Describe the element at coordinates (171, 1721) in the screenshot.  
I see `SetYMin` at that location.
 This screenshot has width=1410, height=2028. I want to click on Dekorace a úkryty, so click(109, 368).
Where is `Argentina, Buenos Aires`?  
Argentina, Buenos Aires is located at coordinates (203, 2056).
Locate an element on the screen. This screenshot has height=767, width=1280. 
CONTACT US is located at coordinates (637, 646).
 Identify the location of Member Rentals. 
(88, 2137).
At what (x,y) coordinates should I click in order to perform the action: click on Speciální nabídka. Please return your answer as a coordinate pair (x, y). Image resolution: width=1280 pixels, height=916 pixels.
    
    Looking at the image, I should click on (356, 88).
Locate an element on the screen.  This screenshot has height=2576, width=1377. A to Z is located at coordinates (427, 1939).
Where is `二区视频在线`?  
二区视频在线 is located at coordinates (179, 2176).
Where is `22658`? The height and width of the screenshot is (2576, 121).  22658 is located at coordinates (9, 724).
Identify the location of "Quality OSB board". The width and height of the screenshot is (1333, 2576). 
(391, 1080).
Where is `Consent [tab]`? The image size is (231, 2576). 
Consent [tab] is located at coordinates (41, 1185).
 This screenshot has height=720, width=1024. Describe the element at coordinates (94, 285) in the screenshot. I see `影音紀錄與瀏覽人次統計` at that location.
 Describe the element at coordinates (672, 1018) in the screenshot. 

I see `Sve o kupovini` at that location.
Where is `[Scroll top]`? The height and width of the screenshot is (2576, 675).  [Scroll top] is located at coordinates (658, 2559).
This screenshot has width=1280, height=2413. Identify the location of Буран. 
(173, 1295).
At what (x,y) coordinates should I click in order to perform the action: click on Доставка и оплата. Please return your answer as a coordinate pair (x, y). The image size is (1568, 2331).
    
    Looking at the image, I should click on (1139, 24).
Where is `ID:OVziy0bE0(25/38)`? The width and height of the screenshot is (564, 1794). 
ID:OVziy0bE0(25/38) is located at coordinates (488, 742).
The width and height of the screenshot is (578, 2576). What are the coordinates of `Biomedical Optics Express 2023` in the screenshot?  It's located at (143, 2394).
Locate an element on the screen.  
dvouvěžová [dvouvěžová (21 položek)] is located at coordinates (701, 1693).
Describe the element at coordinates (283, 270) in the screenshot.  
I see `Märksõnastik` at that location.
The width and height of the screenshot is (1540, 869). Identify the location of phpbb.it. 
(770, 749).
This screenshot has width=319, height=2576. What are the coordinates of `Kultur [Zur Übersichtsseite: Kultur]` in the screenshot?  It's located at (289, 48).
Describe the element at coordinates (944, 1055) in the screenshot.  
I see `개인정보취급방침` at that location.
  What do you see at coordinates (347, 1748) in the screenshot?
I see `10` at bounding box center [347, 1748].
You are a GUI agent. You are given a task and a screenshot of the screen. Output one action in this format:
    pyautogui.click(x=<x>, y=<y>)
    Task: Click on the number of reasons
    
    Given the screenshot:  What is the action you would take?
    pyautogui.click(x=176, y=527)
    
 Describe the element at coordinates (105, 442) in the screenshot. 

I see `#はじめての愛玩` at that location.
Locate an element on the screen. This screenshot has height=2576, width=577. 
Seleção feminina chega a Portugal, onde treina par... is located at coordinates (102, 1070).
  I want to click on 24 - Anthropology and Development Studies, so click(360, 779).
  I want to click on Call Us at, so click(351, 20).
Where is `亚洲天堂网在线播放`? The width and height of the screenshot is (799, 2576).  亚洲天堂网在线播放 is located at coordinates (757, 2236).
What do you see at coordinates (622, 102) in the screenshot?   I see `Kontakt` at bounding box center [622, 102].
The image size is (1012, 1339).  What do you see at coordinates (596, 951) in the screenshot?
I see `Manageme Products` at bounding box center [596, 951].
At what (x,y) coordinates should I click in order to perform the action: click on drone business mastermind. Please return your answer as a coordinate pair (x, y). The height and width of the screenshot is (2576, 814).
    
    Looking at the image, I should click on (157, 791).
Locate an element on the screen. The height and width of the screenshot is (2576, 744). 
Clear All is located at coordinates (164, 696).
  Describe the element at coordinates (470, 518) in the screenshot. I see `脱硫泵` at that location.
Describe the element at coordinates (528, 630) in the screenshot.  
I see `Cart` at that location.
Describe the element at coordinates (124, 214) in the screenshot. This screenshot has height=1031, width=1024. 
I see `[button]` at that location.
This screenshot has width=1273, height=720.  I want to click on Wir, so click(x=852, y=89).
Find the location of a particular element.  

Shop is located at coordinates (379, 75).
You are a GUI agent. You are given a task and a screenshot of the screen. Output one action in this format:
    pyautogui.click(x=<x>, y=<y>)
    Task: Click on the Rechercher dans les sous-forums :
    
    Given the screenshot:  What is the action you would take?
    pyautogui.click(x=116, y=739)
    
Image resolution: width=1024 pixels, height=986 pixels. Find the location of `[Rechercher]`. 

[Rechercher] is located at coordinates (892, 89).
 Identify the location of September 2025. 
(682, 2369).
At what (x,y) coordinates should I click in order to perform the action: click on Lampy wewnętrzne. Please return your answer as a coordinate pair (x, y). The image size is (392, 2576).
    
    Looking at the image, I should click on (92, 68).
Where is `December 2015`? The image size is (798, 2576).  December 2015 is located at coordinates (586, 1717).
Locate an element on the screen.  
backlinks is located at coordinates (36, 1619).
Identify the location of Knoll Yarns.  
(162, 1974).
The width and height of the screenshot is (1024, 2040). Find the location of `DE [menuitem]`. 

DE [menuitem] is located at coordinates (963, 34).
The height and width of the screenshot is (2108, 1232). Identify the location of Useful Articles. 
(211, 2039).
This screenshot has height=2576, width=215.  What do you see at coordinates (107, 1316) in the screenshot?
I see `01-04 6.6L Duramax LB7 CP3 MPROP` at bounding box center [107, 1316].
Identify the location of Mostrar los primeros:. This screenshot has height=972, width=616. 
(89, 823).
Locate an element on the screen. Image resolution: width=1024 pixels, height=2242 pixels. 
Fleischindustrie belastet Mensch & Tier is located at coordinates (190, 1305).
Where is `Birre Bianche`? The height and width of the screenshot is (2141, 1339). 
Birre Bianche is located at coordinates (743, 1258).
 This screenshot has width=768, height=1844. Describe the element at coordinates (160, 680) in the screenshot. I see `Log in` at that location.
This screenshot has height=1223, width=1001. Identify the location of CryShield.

━━━━━━━━━━━━━━━━━━━━

### Exercise requirements
The entire listing should be repeated with no line missing and no word altered.

### Output of the task
Describe the element at coordinates (171, 1721) in the screenshot.  
I see `SetYMin` at that location.
 This screenshot has width=1410, height=2028. I want to click on Dekorace a úkryty, so click(109, 368).
Where is `Argentina, Buenos Aires`?  
Argentina, Buenos Aires is located at coordinates (203, 2056).
Locate an element on the screen. This screenshot has height=767, width=1280. 
CONTACT US is located at coordinates (637, 646).
 Identify the location of Member Rentals. 
(88, 2137).
At what (x,y) coordinates should I click in order to perform the action: click on Speciální nabídka. Please return your answer as a coordinate pair (x, y). Image resolution: width=1280 pixels, height=916 pixels.
    
    Looking at the image, I should click on (356, 88).
Locate an element on the screen.  This screenshot has height=2576, width=1377. A to Z is located at coordinates (427, 1939).
Where is `二区视频在线`?  
二区视频在线 is located at coordinates (179, 2176).
Where is `22658`? The height and width of the screenshot is (2576, 121).  22658 is located at coordinates (9, 724).
Identify the location of "Quality OSB board". The width and height of the screenshot is (1333, 2576). 
(391, 1080).
Where is `Consent [tab]`? The image size is (231, 2576). 
Consent [tab] is located at coordinates (41, 1185).
 This screenshot has height=720, width=1024. Describe the element at coordinates (94, 285) in the screenshot. I see `影音紀錄與瀏覽人次統計` at that location.
 Describe the element at coordinates (672, 1018) in the screenshot. 

I see `Sve o kupovini` at that location.
Where is `[Scroll top]`? The height and width of the screenshot is (2576, 675).  [Scroll top] is located at coordinates (658, 2559).
This screenshot has width=1280, height=2413. Identify the location of Буран. 
(173, 1295).
At what (x,y) coordinates should I click in order to perform the action: click on Доставка и оплата. Please return your answer as a coordinate pair (x, y). The image size is (1568, 2331).
    
    Looking at the image, I should click on (1139, 24).
Where is `ID:OVziy0bE0(25/38)`? The width and height of the screenshot is (564, 1794). 
ID:OVziy0bE0(25/38) is located at coordinates (488, 742).
The width and height of the screenshot is (578, 2576). What are the coordinates of `Biomedical Optics Express 2023` in the screenshot?  It's located at (143, 2394).
Locate an element on the screen.  
dvouvěžová [dvouvěžová (21 položek)] is located at coordinates (701, 1693).
Describe the element at coordinates (283, 270) in the screenshot.  
I see `Märksõnastik` at that location.
The width and height of the screenshot is (1540, 869). Identify the location of phpbb.it. 
(770, 749).
This screenshot has width=319, height=2576. What are the coordinates of `Kultur [Zur Übersichtsseite: Kultur]` in the screenshot?  It's located at (289, 48).
Describe the element at coordinates (944, 1055) in the screenshot.  
I see `개인정보취급방침` at that location.
  What do you see at coordinates (347, 1748) in the screenshot?
I see `10` at bounding box center [347, 1748].
You are a GUI agent. You are given a task and a screenshot of the screen. Output one action in this format:
    pyautogui.click(x=<x>, y=<y>)
    Task: Click on the number of reasons
    
    Given the screenshot:  What is the action you would take?
    pyautogui.click(x=176, y=527)
    
 Describe the element at coordinates (105, 442) in the screenshot. 

I see `#はじめての愛玩` at that location.
Locate an element on the screen. This screenshot has height=2576, width=577. 
Seleção feminina chega a Portugal, onde treina par... is located at coordinates (102, 1070).
  I want to click on 24 - Anthropology and Development Studies, so click(360, 779).
  I want to click on Call Us at, so click(351, 20).
Where is `亚洲天堂网在线播放`? The width and height of the screenshot is (799, 2576).  亚洲天堂网在线播放 is located at coordinates (757, 2236).
What do you see at coordinates (622, 102) in the screenshot?   I see `Kontakt` at bounding box center [622, 102].
The image size is (1012, 1339).  What do you see at coordinates (596, 951) in the screenshot?
I see `Manageme Products` at bounding box center [596, 951].
At what (x,y) coordinates should I click in order to perform the action: click on drone business mastermind. Please return your answer as a coordinate pair (x, y). The height and width of the screenshot is (2576, 814).
    
    Looking at the image, I should click on (157, 791).
Locate an element on the screen. The height and width of the screenshot is (2576, 744). 
Clear All is located at coordinates (164, 696).
  Describe the element at coordinates (470, 518) in the screenshot. I see `脱硫泵` at that location.
Describe the element at coordinates (528, 630) in the screenshot.  
I see `Cart` at that location.
Describe the element at coordinates (124, 214) in the screenshot. This screenshot has height=1031, width=1024. 
I see `[button]` at that location.
This screenshot has width=1273, height=720.  I want to click on Wir, so click(x=852, y=89).
Find the location of a particular element.  

Shop is located at coordinates (379, 75).
You are a GUI agent. You are given a task and a screenshot of the screen. Output one action in this format:
    pyautogui.click(x=<x>, y=<y>)
    Task: Click on the Rechercher dans les sous-forums :
    
    Given the screenshot:  What is the action you would take?
    pyautogui.click(x=116, y=739)
    
Image resolution: width=1024 pixels, height=986 pixels. Find the location of `[Rechercher]`. 

[Rechercher] is located at coordinates (892, 89).
 Identify the location of September 2025. 
(682, 2369).
At what (x,y) coordinates should I click in order to perform the action: click on Lampy wewnętrzne. Please return your answer as a coordinate pair (x, y). The image size is (392, 2576).
    
    Looking at the image, I should click on (92, 68).
Where is `December 2015`? The image size is (798, 2576).  December 2015 is located at coordinates (586, 1717).
Locate an element on the screen.  
backlinks is located at coordinates (36, 1619).
Identify the location of Knoll Yarns.  
(162, 1974).
The width and height of the screenshot is (1024, 2040). Find the location of `DE [menuitem]`. 

DE [menuitem] is located at coordinates (963, 34).
The height and width of the screenshot is (2108, 1232). Identify the location of Useful Articles. 
(211, 2039).
This screenshot has height=2576, width=215.  What do you see at coordinates (107, 1316) in the screenshot?
I see `01-04 6.6L Duramax LB7 CP3 MPROP` at bounding box center [107, 1316].
Identify the location of Mostrar los primeros:. This screenshot has height=972, width=616. 
(89, 823).
Locate an element on the screen. Image resolution: width=1024 pixels, height=2242 pixels. 
Fleischindustrie belastet Mensch & Tier is located at coordinates (190, 1305).
Where is `Birre Bianche`? The height and width of the screenshot is (2141, 1339). 
Birre Bianche is located at coordinates (743, 1258).
 This screenshot has width=768, height=1844. Describe the element at coordinates (160, 680) in the screenshot. I see `Log in` at that location.
This screenshot has height=1223, width=1001. Identify the location of CryShield.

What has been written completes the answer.